:: Instructions for the task ::
Track down every line below that holds "Aventador" and copy it.
(Material for this task begins)
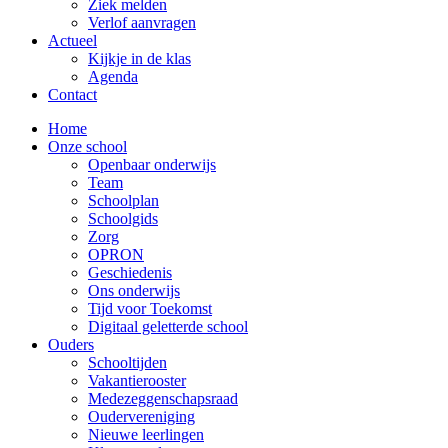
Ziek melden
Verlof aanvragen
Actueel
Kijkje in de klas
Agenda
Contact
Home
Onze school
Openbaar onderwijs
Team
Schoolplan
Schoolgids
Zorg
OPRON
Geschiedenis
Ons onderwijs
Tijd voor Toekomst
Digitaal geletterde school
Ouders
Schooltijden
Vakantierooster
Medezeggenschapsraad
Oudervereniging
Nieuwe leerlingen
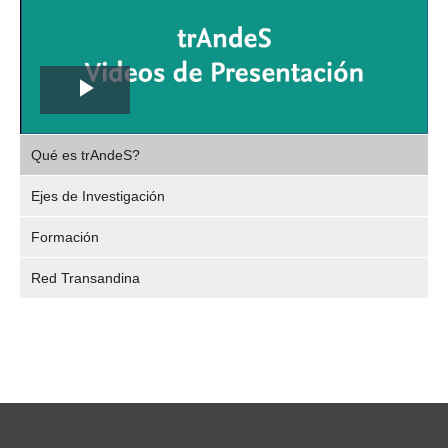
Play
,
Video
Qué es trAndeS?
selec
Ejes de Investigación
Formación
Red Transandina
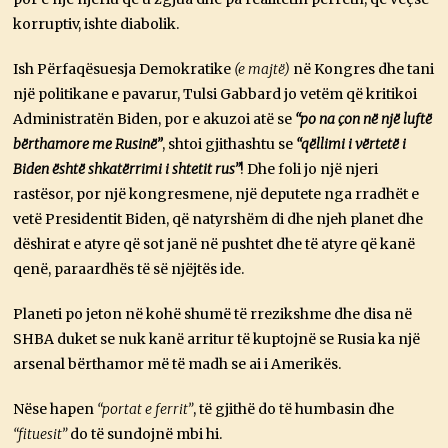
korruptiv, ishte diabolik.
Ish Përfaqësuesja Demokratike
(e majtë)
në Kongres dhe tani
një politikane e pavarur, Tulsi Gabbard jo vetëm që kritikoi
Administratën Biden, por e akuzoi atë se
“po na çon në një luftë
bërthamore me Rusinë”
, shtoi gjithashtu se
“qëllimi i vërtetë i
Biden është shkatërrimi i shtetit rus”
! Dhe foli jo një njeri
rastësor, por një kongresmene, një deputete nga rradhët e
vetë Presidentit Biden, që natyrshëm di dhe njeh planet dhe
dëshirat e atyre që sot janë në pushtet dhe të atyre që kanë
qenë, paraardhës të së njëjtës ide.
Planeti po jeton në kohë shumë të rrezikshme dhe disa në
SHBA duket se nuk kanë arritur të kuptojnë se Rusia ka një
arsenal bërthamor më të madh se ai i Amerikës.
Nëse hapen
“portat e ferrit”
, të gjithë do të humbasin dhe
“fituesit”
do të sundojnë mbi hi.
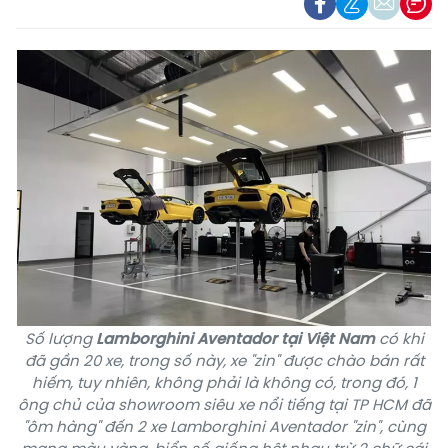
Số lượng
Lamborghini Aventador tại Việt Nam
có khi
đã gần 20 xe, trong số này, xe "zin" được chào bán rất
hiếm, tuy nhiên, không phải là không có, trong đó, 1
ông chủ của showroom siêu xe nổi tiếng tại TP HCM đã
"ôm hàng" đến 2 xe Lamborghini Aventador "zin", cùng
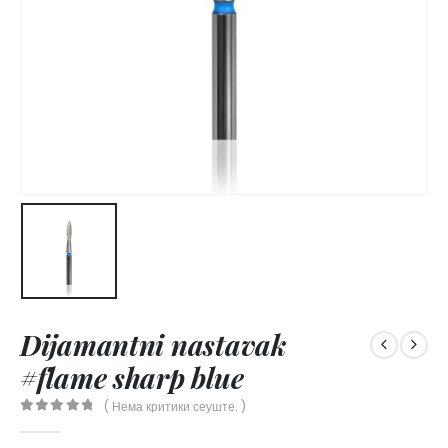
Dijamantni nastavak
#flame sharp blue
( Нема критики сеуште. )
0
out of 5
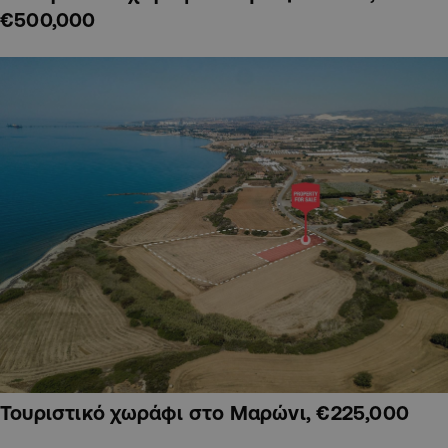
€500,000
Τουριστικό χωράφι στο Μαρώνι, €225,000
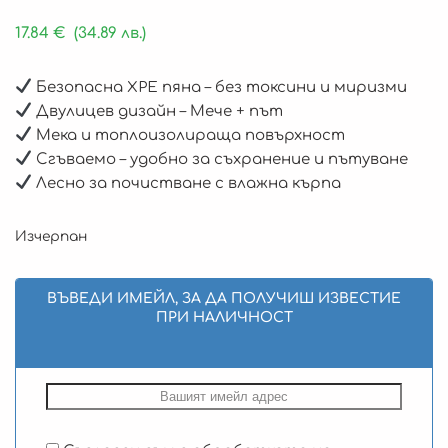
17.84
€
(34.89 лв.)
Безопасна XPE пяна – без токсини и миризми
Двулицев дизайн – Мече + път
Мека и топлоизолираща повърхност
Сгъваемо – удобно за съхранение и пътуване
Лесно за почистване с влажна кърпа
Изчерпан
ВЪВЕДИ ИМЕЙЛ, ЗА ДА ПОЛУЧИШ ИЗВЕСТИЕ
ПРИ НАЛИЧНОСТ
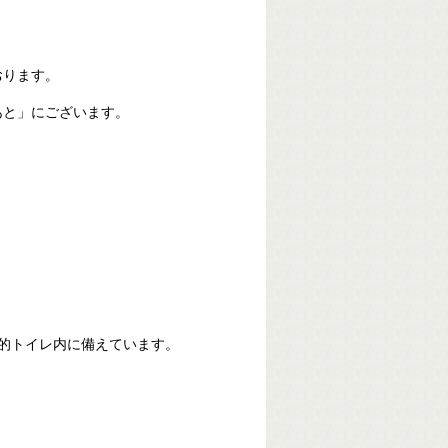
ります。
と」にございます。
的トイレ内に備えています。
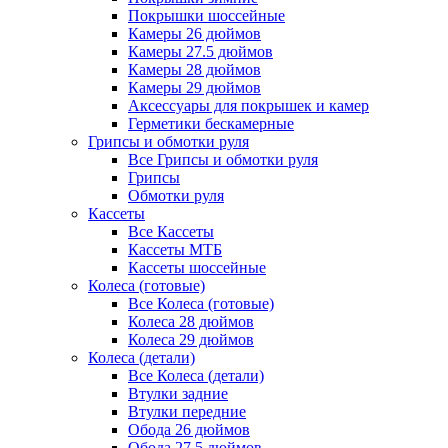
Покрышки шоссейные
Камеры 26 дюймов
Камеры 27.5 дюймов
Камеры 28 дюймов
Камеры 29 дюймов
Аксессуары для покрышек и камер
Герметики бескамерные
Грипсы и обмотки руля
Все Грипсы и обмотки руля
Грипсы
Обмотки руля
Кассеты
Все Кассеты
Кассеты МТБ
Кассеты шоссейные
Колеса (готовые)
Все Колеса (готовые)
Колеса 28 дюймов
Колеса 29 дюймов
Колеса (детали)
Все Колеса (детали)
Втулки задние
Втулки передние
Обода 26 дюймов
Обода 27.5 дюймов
(Material for this task ends)
:: Result ::
Lamborghini Aventador tại Việt Nam
"ôm hàng" đến 2 xe Lamborghini Aventador "zin", cùng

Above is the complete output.